As to how I would react to this rumored lawsuit, I can tell you that I will use shock and awe on them. First, I already prepared to expose Keyamo and his criminal tendencies. But I delayed because I wanted a concrete evidence that he and Lauretta Onochie were working together. I hope this lawsuit they filed is real. We need to stop this practice whereby Keyamo poses as EFCC lawyer on some case and turn around and collect money from private persons. That is corruption. That is criminal. So, he has to be stopped, and he has to disclose all the money he was paid for this. He has been using the EFCC connection to extort money from victims. I have evidence.
 
WHAT IS THE REAL MOTIVE FOR THIS LAWSUIT BY MADAM LOLLY? It is not with the intention to win a judgment against me. That I can tell you now. The last person to sue me for defamation is the woman that defamed me ten times over. You don't need to be a lawyer to understand that she would have to prove that all she said about me was true. And she cannot. But because she is stupid, she may not realize that.
 
The real motives for suing me are:
(1) She wants me to stop talking about her. She wants me to suspend or abandon my work in exposing the Dubai Madams. She believes that I would shut up and stay silent. But she does not know me. My response is clear. I will file a lawsuit against her for the trauma she caused my clients when she helped send them to Dubai and Greece for prostitution.
(2) Another reason for her suit was that she wanted to project herself as Buhari's aide. She wanted to say that in the media, and this is a good way to say it. But she does not know that she would have to prove her real link to President Buhari. She has to. And if she lied, then she cannot have any basis to stand. And if it is true that she is working for Buhari, then we need to know whether the President authorized the attack she mounted on me. Is this how President Buhari would like to deal with opponents and critics? That we shall find out too.
(3) Thirdly, Lauretta simply wants to further defame me using her publication about the lawsuit to defame me. All that she wrote in her media publication on this case are defamatory. She said that I deliberately failed to file papers for tax exemption for the 1.5 million. She thinks that America is like Nigeria. An embassy's tax status is known to the US Government. You don't need to file any papers for that purpose. But because they are criminals, they lie to you.
(4) Fourthly, Keyamo realized that he will not win any of the EFCC cases he has against me. He already lost the one in Lagos so woefully. This case is just another opportunity to appear to hurt me. But he is so stupid. He has now exposed himself to a counter offensive.
I say to all of you: do not worry. If you love me, go and drink Champaign. These people have done me the best service ever. I just hope that this so called lawsuit is not a hoax. I hope it will be real.
 
DID YOU KNOW THIS:
Did you know that after the courts granted me bail in 2011, Keyamo, because he collected money from a private client, did everything to delay my bail? Did you know that after I finally was released, Keyamo filed an application in court to revoke my bail? Did you know that? Did you know the reasons Keyamo gave for my bail to be revoked? He said that I was intimidating Mrs.

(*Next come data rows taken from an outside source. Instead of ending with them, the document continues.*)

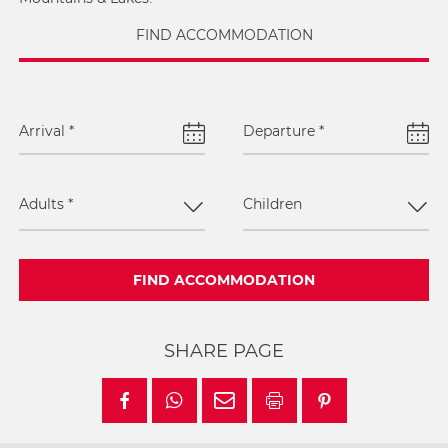
FIND ACCOMMODATION
Arrival
*
Departure
*
Adults
*
Children
FIND ACCOMMODATION
SHARE PAGE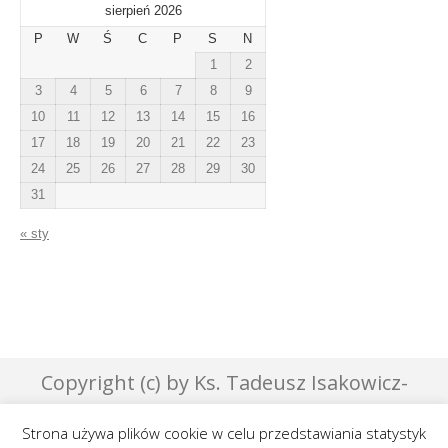
sierpień 2026
P
W
Ś
C
P
S
N
1
2
3
4
5
6
7
8
9
10
11
12
13
14
15
16
17
18
19
20
21
22
23
24
25
26
27
28
29
30
31
« sty
Copyright (c) by Ks. Tadeusz Isakowicz-
Zaleski - 2007 | Designed by Effata &
Strona używa plików cookie w celu przedstawiania statystyk
GraphicsLab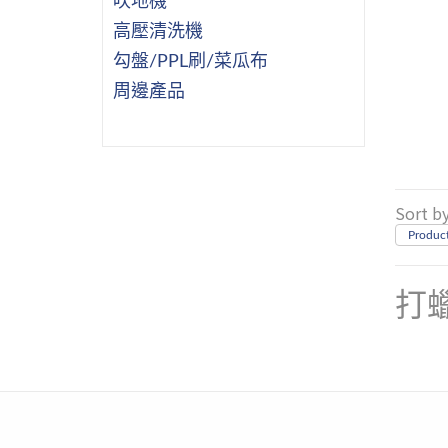
吹地機
高壓清洗機
勾盤/PPL刷/菜瓜布
周邊產品
Sort b
Product
打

Farida Waziri and Ambassador Adefuye through my media comment. That was the first time I realized that some people were afraid of my outspokenness.
I will post Keyamo's application for the revocation of my bail soon. I would want you people to read and know the real Keyamo. Now, you can see the sort of person he is. Totally corrupt and criminal! But he goes around bullying people and pretending to be brave.
 
I will make a website and post everything - every case, every document, that I have been involved with, starting from Sahara Reporters to Premium Times, to Tell, to all the other shenanigans. You will see how these outfits were paid money to lie against me. That was how they created all those nonsensical stories you google up about me. None of those things you see in google about me is true. It is all bullshit which showed how uniquely criminal some Nigerians are. Only Nigerians would take money and go to a website and lie against a person in the manner these people did to me.
 
All these years, I kept quiet. I watched as they tried to destroy me. But they didn't know how strong I was. When it did not work as they planned, and when I continued to be more and more popular despite their attacks, they got angry and complained that I was too popular. In the story that Tell Magazine was paid to publish against me, it complained that Emeka Ugwuonye, who was supposed to be in jail had become a rock star. Can you imagine? Me, a rock star. I claimed it immediately. I claimed the status of a rock star. I realized that if I became a celebrity, it would drive these people to their graves. I then accepted that status and worked toward that. Now where is Tell Magazine? Do you still hear about them? Today, I thank God that I have greater audience than Tell Magazine, assuming it is still existing.
 
When Lauretta Onochie and her dumb gang found out that their attacks on me was not diminishing me and that the membership of our great group (DPA) was increasing rather than decreasing, they proclaimed that even international criminals are popular. I laughed. So, she did not know I was popular when she started attacking me falsely? She should have thought about that before her mindless attacks.
 
My enemies are dying because nobody is believing their lies anymore. When they call me a thief, many more people call me the advocate. That kills their spirit. I laugh all the time. Keyamo and Lauretta have entered one chance if they actually filed a lawsuit for defamation against me. One chance.
 
Emeka Ugwuonye

Buhari orders 2016 budget proposal published online



 
The Federal government under President Muhammadu Buhari will continue to welcome well-meaning criticism of its policies, its budget and expenditure.
 
Senior Special Assistant on Media and Publicity, Garba Shehu, who stated this in a statement on Sunday said the government has taken the position because it is the only way the change promised the country will have a meaning.
 
In line with established tradition, he said that the President has directed that the draft 2016 appropriation budget, now before the National Assembly should be uploaded on the website of the budget office so that Nigerians can read it with a view to making their observations.
 
With online publication of the budget, Garba said the suggestions that the Presidency is misleading the public on any aspects of the budget can no longer stand the test of time.
 
Responding to a report that the the President is to spend more on State House Clinic than on all federal govt-owned teaching hospitals in the 2016 budget, he said that the Budget Office supplied a summary of the allocations to the various sectors under the Ministry of Health, which showed clearly that the published story was inaccurate.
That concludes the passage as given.